In the last few months, the cybersecurity of industrial organizations has been under the spotlight following the release of several studies disclosing vulnerabilities that pose a threat. The studies, carried out by Forescout, highlighted that as industrial organizations digitalize their environments, they become more susceptible to cyber-attacks.
The first piece of research highlighted how attackers can now hold industrial networks, critical operational technology (OT) and internet of things (IoT) devices hostage via ransomware. Ransomware attacks have been growing in severity and frequency over the last few years, and while most have focused on holding data hostage to disrupt an organization’s operations, security experts recognized it was only a matter of time before attacks evolved and became more physical. The bad news is that this next frontier of cyber-attacks is already upon us.
Today, attackers can target an industrial organization via its enterprise IT, then move laterally across its network, turning off security settings until they reach IoT and OT devices. From there, they can target the software behind the devices with precise denial of service (DoS) attacks, which essentially knock them offline, both virtually and physically. To put this into context, this could mean plant machinery is brought to a standstill, physical doors (which are virtually controlled) are sealed shut or air conditioning units are rendered inoperable.
Worryingly, these connected devices exist in many industries, including healthcare, so it’s easy to see the direct impact this could have on society if they are hit with an attack. This makes these attacks attractive to both cybercrime gangs and nation-state actors.
An additional recent piece of research from Forescout uncovered how critical vulnerabilities exist in OT technology because they were traditionally built with an insecure-by-design engineering process. Dubbed OT:ICEFALL, this set of 56 vulnerabilities affects popular devices from 10 OT vendors and allows for credential theft, remote code execution and firmware or logic manipulation. The research highlights how vulnerabilities are inherent in OT because they were never built with security in mind. OT was traditionally air-gapped, so security was not paramount, but as external connectivity abounds, these vulnerabilities highlight that security teams have a mountain to climb.
Couple these two pieces of research together, and attackers have a wealth of opportunities to compromise OT and industrial networks. So, what is the solution? Firstly, connectivity is here to stay. The benefits it offers industrial organizations are endless, from improving plant safety to cutting costs and increasing efficiency.
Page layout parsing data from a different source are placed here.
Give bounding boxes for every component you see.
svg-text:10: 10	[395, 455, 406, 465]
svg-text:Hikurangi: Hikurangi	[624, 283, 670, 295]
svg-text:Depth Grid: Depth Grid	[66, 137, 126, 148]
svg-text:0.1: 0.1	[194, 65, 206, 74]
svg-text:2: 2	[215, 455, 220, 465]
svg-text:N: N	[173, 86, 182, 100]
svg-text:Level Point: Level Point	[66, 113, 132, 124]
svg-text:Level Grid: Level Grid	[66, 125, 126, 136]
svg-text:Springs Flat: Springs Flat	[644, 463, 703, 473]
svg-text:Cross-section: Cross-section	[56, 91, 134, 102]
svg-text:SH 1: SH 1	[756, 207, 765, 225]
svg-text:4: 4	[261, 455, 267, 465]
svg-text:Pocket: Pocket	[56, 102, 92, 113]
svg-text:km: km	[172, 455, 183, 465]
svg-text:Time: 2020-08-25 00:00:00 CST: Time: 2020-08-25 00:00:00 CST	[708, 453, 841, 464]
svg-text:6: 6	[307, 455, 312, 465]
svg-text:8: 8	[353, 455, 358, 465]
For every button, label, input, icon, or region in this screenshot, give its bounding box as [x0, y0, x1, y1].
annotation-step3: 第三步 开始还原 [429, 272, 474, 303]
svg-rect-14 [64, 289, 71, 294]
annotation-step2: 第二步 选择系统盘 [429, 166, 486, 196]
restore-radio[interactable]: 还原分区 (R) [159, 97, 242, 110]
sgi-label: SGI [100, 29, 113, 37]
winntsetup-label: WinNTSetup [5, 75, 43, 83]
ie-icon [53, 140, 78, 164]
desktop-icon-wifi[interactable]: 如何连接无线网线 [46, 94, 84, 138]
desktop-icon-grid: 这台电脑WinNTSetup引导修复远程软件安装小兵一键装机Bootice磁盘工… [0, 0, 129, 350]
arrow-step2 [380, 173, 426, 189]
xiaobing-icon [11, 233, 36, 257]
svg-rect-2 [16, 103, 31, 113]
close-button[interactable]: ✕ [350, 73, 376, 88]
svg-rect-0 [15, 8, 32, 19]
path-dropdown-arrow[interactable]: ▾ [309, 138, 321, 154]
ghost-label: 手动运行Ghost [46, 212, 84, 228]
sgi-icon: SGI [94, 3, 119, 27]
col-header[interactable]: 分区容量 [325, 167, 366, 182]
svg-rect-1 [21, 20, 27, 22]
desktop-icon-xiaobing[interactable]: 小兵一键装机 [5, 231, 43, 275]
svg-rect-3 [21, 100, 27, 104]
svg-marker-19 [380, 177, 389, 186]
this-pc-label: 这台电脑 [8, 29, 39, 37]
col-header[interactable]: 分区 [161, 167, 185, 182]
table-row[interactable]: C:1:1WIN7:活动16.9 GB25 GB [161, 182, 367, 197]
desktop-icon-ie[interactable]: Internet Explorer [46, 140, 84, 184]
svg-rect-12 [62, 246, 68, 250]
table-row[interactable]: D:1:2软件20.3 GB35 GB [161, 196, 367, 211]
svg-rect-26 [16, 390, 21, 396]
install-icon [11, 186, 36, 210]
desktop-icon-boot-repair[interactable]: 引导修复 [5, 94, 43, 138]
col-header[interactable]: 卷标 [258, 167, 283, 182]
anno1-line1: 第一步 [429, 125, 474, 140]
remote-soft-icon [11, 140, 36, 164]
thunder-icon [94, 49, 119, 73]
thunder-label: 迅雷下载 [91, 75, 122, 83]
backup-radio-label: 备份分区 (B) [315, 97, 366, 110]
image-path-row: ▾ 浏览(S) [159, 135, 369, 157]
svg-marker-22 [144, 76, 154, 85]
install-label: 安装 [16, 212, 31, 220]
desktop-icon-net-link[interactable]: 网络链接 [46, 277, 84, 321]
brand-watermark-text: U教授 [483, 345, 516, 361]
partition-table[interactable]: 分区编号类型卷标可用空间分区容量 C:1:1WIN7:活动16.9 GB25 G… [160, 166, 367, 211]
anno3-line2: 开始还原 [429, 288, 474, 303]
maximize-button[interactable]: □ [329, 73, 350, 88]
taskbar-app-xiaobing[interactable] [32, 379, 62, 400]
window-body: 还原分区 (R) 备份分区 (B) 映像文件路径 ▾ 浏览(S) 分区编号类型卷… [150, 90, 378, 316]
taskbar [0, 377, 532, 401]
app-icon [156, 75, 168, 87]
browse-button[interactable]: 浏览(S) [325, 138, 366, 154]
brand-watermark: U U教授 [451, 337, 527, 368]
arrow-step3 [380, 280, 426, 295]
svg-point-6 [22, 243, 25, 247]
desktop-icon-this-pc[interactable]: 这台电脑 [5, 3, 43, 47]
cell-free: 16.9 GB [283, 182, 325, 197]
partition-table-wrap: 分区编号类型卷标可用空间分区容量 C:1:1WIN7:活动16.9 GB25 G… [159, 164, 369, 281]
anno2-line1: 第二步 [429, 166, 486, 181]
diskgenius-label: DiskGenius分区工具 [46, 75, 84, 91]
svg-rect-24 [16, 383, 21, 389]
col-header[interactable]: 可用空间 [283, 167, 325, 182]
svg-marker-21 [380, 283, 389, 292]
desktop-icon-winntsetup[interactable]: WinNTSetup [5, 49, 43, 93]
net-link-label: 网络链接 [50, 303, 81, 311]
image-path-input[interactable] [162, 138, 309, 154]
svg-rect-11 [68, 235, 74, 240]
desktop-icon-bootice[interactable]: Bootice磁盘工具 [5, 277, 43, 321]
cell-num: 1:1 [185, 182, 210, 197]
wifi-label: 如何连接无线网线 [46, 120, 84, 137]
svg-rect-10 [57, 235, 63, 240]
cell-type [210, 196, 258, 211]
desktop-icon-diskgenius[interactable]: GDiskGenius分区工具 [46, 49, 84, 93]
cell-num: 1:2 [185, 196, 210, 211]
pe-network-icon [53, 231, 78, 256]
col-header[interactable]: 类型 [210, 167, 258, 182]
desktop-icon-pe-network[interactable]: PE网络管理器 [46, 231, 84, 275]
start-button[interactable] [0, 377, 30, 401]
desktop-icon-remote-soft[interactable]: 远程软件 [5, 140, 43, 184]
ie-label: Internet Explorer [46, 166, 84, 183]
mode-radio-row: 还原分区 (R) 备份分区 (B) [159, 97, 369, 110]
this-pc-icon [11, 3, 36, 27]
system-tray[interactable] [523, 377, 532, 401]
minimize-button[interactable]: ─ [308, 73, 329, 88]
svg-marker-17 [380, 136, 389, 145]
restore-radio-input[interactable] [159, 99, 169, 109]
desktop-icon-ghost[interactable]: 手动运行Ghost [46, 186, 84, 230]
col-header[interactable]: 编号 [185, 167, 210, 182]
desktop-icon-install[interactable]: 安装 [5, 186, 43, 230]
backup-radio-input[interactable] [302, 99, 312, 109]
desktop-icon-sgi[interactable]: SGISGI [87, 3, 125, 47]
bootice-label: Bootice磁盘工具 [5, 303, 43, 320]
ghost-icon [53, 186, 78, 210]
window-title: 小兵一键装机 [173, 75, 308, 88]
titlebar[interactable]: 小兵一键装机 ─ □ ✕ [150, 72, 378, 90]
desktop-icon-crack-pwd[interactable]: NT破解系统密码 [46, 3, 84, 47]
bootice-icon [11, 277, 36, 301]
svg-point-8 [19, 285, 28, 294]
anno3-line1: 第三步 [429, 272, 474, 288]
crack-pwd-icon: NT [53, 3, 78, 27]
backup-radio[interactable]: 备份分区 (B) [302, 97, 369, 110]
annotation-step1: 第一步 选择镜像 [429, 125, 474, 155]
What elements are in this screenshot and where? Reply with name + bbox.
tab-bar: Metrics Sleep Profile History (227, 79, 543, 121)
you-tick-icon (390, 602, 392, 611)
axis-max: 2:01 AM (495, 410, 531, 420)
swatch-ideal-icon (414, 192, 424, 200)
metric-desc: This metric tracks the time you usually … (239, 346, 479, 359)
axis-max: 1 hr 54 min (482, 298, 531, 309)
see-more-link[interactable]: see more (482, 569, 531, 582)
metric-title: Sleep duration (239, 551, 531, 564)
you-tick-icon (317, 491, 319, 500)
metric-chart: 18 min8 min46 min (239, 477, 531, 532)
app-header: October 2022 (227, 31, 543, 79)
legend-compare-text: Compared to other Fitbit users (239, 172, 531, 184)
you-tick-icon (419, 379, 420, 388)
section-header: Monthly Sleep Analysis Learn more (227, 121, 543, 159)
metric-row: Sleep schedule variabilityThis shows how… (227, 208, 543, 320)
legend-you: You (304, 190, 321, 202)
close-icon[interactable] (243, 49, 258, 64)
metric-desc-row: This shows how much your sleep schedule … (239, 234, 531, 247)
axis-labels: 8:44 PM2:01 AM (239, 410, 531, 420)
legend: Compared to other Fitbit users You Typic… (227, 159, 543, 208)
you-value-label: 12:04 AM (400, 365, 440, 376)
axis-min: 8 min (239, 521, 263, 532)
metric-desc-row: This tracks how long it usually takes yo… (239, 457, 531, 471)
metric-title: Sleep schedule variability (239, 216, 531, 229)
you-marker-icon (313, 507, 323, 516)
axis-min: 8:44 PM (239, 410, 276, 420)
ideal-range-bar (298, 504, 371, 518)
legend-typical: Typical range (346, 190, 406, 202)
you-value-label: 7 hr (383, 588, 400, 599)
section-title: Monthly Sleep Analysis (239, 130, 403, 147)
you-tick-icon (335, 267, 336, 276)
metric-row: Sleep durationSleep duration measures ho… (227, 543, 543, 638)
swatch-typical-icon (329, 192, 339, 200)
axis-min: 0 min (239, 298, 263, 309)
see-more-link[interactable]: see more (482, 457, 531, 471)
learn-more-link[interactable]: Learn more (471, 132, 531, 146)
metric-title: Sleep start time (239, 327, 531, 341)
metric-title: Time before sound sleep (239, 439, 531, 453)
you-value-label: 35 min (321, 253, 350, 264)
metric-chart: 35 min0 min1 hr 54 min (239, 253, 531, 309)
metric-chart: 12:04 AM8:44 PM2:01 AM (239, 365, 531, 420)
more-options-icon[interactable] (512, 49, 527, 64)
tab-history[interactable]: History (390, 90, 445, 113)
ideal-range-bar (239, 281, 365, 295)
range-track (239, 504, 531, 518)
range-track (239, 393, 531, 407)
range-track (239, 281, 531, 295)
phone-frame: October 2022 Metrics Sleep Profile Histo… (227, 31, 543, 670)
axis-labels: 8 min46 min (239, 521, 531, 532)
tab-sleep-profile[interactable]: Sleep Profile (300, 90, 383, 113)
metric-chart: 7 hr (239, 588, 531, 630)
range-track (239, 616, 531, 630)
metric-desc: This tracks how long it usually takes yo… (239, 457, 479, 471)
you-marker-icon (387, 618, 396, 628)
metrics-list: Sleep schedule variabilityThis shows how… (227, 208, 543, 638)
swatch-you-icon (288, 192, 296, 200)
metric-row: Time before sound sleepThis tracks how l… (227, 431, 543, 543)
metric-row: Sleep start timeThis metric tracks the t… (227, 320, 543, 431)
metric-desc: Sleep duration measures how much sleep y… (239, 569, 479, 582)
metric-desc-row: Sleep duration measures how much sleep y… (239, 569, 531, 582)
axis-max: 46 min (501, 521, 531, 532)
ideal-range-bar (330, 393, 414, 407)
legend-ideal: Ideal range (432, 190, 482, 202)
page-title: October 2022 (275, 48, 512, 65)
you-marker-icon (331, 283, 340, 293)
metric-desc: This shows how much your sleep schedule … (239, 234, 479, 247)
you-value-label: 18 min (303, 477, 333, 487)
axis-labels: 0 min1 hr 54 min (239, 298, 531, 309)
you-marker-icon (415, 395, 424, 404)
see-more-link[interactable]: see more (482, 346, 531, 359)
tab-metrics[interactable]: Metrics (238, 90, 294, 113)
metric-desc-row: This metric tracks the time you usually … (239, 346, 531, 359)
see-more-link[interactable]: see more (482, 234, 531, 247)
However, this does not mean every single device within an industrial plant needs to be connected to the web. The first step organizations need to take is around discovery and analysis to understand what devices are connected to the internet and whether they need to be. Often, devices are connected without any real reason. This needs to be addressed and any devices that do not need this added connectivity should be disconnected. For devices that do require automation and internet connectivity, industrial organizations must establish a way to reap the benefits of this modernization where security is routinely embedded. The best way to achieve security is through improvements to visibility. It is impossible to protect what you can’t see, so industrial organizations must ensure all connected devices on their networks can be seen and secured.
Once devices are properly inventoried, it is time to focus on network segmentation. Vulnerable devices will always exist in OT environments because many are too old or fragile to be patched. When a device falls into this category, segment it from mission-critical systems, preventing lateral movement attacks. However, when patches can be applied, ensure devices are updated quickly and always monitor vendor patch cycles to ensure systems are constantly kept up to date.
When internal resources to detect and mitigate threats do not exist or are limited, organizations can turn to vendor services like Forescout Frontline. Frontline is a complimentary threat hunting, risk identification and incident response service for organizations that lack the internal resources and visibility to defend themselves from or respond to cybersecurity attacks, including ransomware and advanced persistent threats. The service offers unrivaled intelligence into OT cybersecurity threat activity, so organizations can efficiently and effectively plan for attacks.
Industrial cybersecurity is critical today because attackers possess every tool in their arsenal required to carry out devastating attacks. However, by carrying out assessments to understand threats, using automated tools to improve security and bringing in assistance to help with remediation, industrial organizations can remain one step ahead, keeping their networks and critical processes safe.